Stored data entries
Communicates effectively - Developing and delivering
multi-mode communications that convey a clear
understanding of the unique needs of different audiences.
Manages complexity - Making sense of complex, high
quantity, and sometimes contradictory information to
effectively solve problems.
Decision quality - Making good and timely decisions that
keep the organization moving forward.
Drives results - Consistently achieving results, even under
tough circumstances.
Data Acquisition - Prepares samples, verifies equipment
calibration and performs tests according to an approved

...

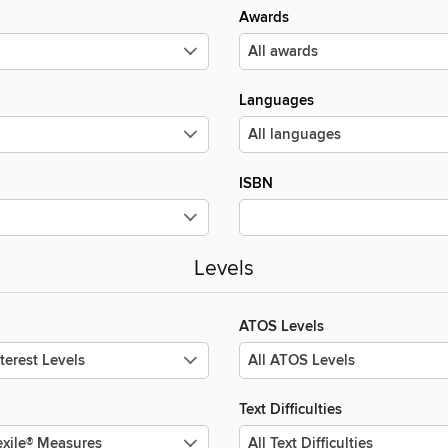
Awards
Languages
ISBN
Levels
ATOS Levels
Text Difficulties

• **Your task**: All lines above from the one containing "Communicates effectively - Developing" to the one containing "calibration and performs" must be repeated exactly, both lines included, and no others.

• **Expected answer**:
Communicates effectively - Developing and delivering
multi-mode communications that convey a clear
understanding of the unique needs of different audiences.
Manages complexity - Making sense of complex, high
quantity, and sometimes contradictory information to
effectively solve problems.
Decision quality - Making good and timely decisions that
keep the organization moving forward.
Drives results - Consistently achieving results, even under
tough circumstances.
Data Acquisition - Prepares samples, verifies equipment
calibration and performs tests according to an approved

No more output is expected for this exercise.